ナナシは戦場の中心で周囲一帯に魔法を発動している。
死霊術を個人ではなく空間に発動し、この場で死んだ者は即座に魂を縛られたゾンビと化し、周囲の生者を襲う。
ナナシが確保していた暗部の死体も放出し、彼らは強力なスキルを使って多くの兵士を殺していた。

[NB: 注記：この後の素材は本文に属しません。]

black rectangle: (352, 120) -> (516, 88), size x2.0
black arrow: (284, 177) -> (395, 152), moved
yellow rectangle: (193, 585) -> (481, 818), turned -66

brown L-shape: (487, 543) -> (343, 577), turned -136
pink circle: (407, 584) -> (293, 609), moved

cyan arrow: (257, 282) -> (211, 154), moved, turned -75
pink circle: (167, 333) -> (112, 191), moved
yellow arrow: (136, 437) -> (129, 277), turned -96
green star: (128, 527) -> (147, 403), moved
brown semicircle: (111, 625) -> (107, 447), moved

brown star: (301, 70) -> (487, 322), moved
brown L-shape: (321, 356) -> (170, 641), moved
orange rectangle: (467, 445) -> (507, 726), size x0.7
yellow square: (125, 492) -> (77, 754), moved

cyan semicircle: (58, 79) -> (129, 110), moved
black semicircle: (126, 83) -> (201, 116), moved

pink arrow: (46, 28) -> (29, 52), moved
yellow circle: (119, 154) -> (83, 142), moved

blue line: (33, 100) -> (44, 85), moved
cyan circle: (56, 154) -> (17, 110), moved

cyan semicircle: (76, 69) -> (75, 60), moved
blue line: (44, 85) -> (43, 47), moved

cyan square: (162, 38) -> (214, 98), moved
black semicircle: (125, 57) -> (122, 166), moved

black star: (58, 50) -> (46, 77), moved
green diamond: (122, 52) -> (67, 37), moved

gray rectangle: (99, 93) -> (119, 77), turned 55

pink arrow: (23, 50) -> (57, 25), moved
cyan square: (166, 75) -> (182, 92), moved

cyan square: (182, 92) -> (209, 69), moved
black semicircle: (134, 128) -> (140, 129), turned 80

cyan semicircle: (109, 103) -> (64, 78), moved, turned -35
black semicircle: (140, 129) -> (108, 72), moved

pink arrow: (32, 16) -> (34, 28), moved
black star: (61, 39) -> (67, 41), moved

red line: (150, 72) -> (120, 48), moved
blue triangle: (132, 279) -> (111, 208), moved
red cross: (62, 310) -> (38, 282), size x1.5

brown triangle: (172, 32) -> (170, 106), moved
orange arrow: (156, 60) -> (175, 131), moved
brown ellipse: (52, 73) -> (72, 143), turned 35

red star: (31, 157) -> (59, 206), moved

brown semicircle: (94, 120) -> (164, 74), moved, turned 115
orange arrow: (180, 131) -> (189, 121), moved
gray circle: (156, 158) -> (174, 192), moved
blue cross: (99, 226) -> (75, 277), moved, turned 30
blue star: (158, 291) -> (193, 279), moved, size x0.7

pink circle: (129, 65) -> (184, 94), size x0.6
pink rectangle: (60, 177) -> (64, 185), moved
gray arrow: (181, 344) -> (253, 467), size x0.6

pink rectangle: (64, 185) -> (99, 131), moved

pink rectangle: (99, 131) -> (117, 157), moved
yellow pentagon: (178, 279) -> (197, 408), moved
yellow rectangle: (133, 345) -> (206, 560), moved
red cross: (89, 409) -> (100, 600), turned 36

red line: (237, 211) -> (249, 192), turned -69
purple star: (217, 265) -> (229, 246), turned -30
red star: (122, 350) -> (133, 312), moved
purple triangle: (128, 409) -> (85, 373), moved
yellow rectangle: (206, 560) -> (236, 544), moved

死の恐怖に叫ぶ声が、仲間を殺して泣き叫ぶ声が戦場のいたるところから聞こえてくる。
その声は、その音は、確かに死を感じさせるものでそれを聞いていたナナシはといえば――――
「……飽きたな」
――――笑いもせず何も思うことなく無表情に呟いた。
ナナシにとって人の死とは快楽でありそれが揺らぐことは無い。
だが、戦場における人の死はあまりにも軽いものだった。
こんな大勢が大勢を殺していく様を見てもナナシの心は少しも満たされなかった。
だからナナシは唐突に魔法を維持するのをやめた。
瞬間、生者を襲っていたゾンビたちは突如その場に崩れ落ち、縛られていた魂の多くが崩壊した。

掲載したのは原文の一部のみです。